Merging can sometimes be a bit more complicated. For example, let's bring in one more dataset, this one a history of each player's batting statistics for each year. To do that, take the earlier read.csv
line, change Master.csv
to Batting.csv
, and save it into a variable called batting
:
batting = read.csv("http://dgrtwo.github.io/pages/lahman/Batting.csv")
Then let's turn it into a data.table, just like we did for master
:
batting = as.data.table(batting)
batting
## playerID yearID stint teamID lgID G G_batting AB R H X2B X3B
## 1: aardsda01 2004 1 SFN NL 11 11 0 0 0 0 0
## 2: aardsda01 2006 1 CHN NL 45 43 2 0 0 0 0
## 3: aardsda01 2007 1 CHA AL 25 2 0 0 0 0 0
## 4: aardsda01 2008 1 BOS AL 47 5 1 0 0 0 0
## 5: aardsda01 2009 1 SEA AL 73 3 0 0 0 0 0
## ---
## 97885: zimmejo02 2013 1 WAS NL 32 32 65 4 8 1 0
## 97886: zimmery01 2013 1 WAS NL 147 147 568 84 156 26 2
## 97887: zitoba01 2013 1 SFN NL 30 30 34 3 5 0 0
## 97888: zobribe01 2013 1 TBA AL 157 157 612 77 168 36 3
## 97889: zuninmi01 2013 1 SEA AL 52 52 173 22 37 5 0
## HR RBI SB CS BB SO IBB HBP SH SF GIDP G_old
## 1: 0 0 0 0 0 0 0 0 0 0 0 11
## 2: 0 0 0 0 0 0 0 0 1 0 0 45
## 3: 0 0 0 0 0 0 0 0 0 0 0 2
## 4: 0 0 0 0 0 1 0 0 0 0 0 5
## 5: 0 0 0 0 0 0 0 0 0 0 0 NA
## ---
## 97885: 0 2 0 0 1 20 0 0 6 1 0 NA
## 97886: 26 79 6 0 60 133 2 2 0 3 16 NA
## 97887: 0 2 0 0 0 8 0 0 9 0 1 NA
## 97888: 12 71 11 3 72 91 4 7 1 6 18 NA
## 97889: 5 14 1 0 16 49 0 3 0 1 5 NA
This is the most complex dataset yet. Here, like the salary data, we have one row per player per year, and their team ID and league ID. But we also have many statistics summarizing how well he did at batting that year. For instance, G represents how many games the player played in, AB represents the number of times a player went up to bat (how many chances they had to get a hit), H represents the number of hits, and HR represents the number of home runs he scored (hitting the ball out of the park, which gets a run in just one hit).

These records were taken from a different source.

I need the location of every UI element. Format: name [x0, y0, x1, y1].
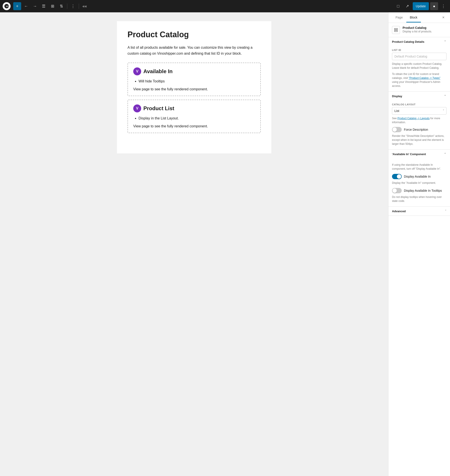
block-patterns-button[interactable]: ⊞ [48, 2, 56, 10]
toggle-knob [392, 127, 397, 132]
catalog-layout-select[interactable]: List Grid [392, 107, 446, 115]
update-button[interactable]: Update [413, 2, 429, 10]
list-id-label: LIST ID [392, 49, 446, 51]
section-title-product-catalog-details: Product Catalog Details [392, 40, 424, 43]
product-list-note: View page to see the fully rendered comp… [133, 124, 255, 128]
list-id-input[interactable] [392, 53, 446, 60]
section-header-available-in-component[interactable]: 'Available In' Component ⌃ [388, 150, 450, 158]
move-up-down-button[interactable]: ⇅ [57, 2, 65, 10]
product-catalog-layouts-link[interactable]: Product Catalog -> Layouts [397, 117, 430, 120]
chevron-up-icon-available-in: ⌃ [444, 152, 446, 156]
list-view-button[interactable]: ☰ [40, 2, 48, 10]
block-info-text: Product Catalog Display a list of produc… [403, 26, 432, 33]
close-button[interactable]: × [440, 15, 446, 21]
undo-button[interactable]: ← [22, 2, 30, 10]
block-info-icon [392, 26, 400, 34]
more-options-button[interactable]: ⋮ [69, 2, 77, 10]
section-header-product-catalog-details[interactable]: Product Catalog Details ⌃ [388, 37, 450, 46]
external-link-button[interactable]: ↗ [403, 2, 411, 10]
add-button[interactable]: + [13, 2, 21, 10]
display-available-in-help: Display the "Available In" component. [392, 181, 446, 185]
tab-block[interactable]: Block [406, 13, 421, 23]
section-product-catalog-details: Product Catalog Details ⌃ LIST ID Displa… [388, 37, 450, 92]
sidebar: Page Block × Product Catalog Display a l… [388, 12, 450, 476]
section-available-in-component: 'Available In' Component ⌃ If using the … [388, 150, 450, 207]
divider-2 [79, 4, 79, 9]
product-list-title: Product List [143, 105, 174, 111]
section-body-available-in-component: If using the standalone Available In com… [388, 158, 450, 207]
section-title-advanced: Advanced [392, 209, 406, 213]
section-header-display[interactable]: Display ⌃ [388, 92, 450, 100]
section-advanced: Advanced ˅ [388, 207, 450, 216]
redo-button[interactable]: → [31, 2, 39, 10]
available-in-title: Available In [143, 68, 173, 75]
see-text: See [392, 117, 397, 120]
display-available-in-tooltips-help: Do not display tooltips when hovering ov… [392, 195, 446, 203]
force-description-toggle-row: Force Description [392, 127, 446, 132]
collapse-sidebar-button[interactable]: «« [81, 2, 89, 10]
block-info: Product Catalog Display a list of produc… [388, 23, 450, 37]
editor-content: Product Catalog A list of all products a… [117, 21, 271, 153]
toggle-knob-tooltips [392, 188, 397, 193]
block-info-desc: Display a list of products. [403, 30, 432, 33]
toolbar: + ← → ☰ ⊞ ⇅ ⋮ «« □ ↗ Update ■ ⋮ [0, 0, 450, 12]
settings-button[interactable]: ■ [430, 2, 438, 10]
svg-rect-2 [394, 31, 398, 31]
display-available-in-toggle[interactable] [392, 174, 402, 179]
catalog-layout-label: CATALOG LAYOUT [392, 103, 446, 106]
svg-rect-1 [394, 29, 398, 30]
list-id-help: Display a specific custom Product Catalo… [392, 62, 446, 70]
force-description-toggle[interactable] [392, 127, 402, 132]
chevron-up-icon-display: ⌃ [444, 94, 446, 98]
display-available-in-tooltips-toggle-row: Display Available In Tooltips [392, 188, 446, 193]
sidebar-header: Page Block × [388, 12, 450, 23]
section-title-available-in-component: 'Available In' Component [392, 152, 426, 156]
force-description-help: Render the "Show/Hide Description" actio… [392, 134, 446, 146]
section-display: Display ⌃ CATALOG LAYOUT List Grid ˅ See… [388, 92, 450, 150]
page-title: Product Catalog [128, 30, 261, 39]
available-in-help: If using the standalone Available In com… [392, 163, 446, 171]
available-in-list: Will hide Tooltips [133, 78, 255, 84]
product-list-block[interactable]: V Product List Display in the List Layou… [128, 100, 261, 133]
toggle-knob-on [397, 174, 401, 179]
section-title-display: Display [392, 94, 402, 98]
section-body-display: CATALOG LAYOUT List Grid ˅ See Product C… [388, 100, 450, 149]
editor-area: Product Catalog A list of all products a… [0, 12, 388, 476]
force-description-label: Force Description [404, 128, 428, 131]
svg-rect-0 [394, 29, 398, 29]
section-body-product-catalog-details: LIST ID Display a specific custom Produc… [388, 46, 450, 92]
block-info-name: Product Catalog [403, 26, 432, 29]
page-description: A list of all products available for sal… [128, 45, 261, 56]
tab-page[interactable]: Page [392, 13, 406, 23]
display-available-in-label: Display Available In [404, 175, 431, 178]
block-header-available-in: V Available In [133, 67, 255, 75]
product-catalog-types-link[interactable]: "Product Catalog -> Types" [409, 76, 440, 80]
product-list-icon: V [133, 104, 141, 112]
product-list-list: Display in the List Layout. [133, 116, 255, 121]
available-in-icon: V [133, 67, 141, 75]
list-item: Will hide Tooltips [139, 78, 255, 84]
display-available-in-tooltips-toggle[interactable] [392, 188, 402, 193]
list-item: Display in the List Layout. [139, 116, 255, 121]
main-layout: Product Catalog A list of all products a… [0, 12, 450, 476]
help3-text: using your Vinoshipper Producer's Admin … [392, 81, 440, 87]
chevron-down-icon-advanced: ˅ [445, 209, 446, 213]
wp-logo [3, 2, 11, 10]
display-available-in-toggle-row: Display Available In [392, 174, 446, 179]
catalog-layout-wrapper: List Grid ˅ [392, 107, 446, 115]
chevron-up-icon: ⌃ [444, 40, 446, 43]
catalog-layout-help: See Product Catalog -> Layouts for more … [392, 116, 446, 124]
available-in-note: View page to see the fully rendered comp… [133, 87, 255, 91]
toolbar-right: □ ↗ Update ■ ⋮ [394, 2, 447, 10]
section-header-advanced[interactable]: Advanced ˅ [388, 207, 450, 215]
available-in-block[interactable]: V Available In Will hide Tooltips View p… [128, 63, 261, 96]
kebab-menu-button[interactable]: ⋮ [439, 2, 447, 10]
display-available-in-tooltips-label: Display Available In Tooltips [404, 189, 442, 192]
block-header-product-list: V Product List [133, 104, 255, 112]
list-id-help2: To obtain the List ID for custom or bran… [392, 72, 446, 88]
preview-button[interactable]: □ [394, 2, 402, 10]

Now, let's say we want to combine this data with the salary data- for example so we can see how salary is correlated with performance. First, notice that the salary table and the batting table don't share only one column of player ID: they share four: playerID, teamID, leagueID and yearID. That's because we have multiple batting statistics and salary for each single player. This means we won't just be merging by player: we'll be merging them based on the combination of all four columns.
The way we do that is with the by
argument to merged
. Instead of giving just the playerID
to by
, we give a vector of the four shared columns.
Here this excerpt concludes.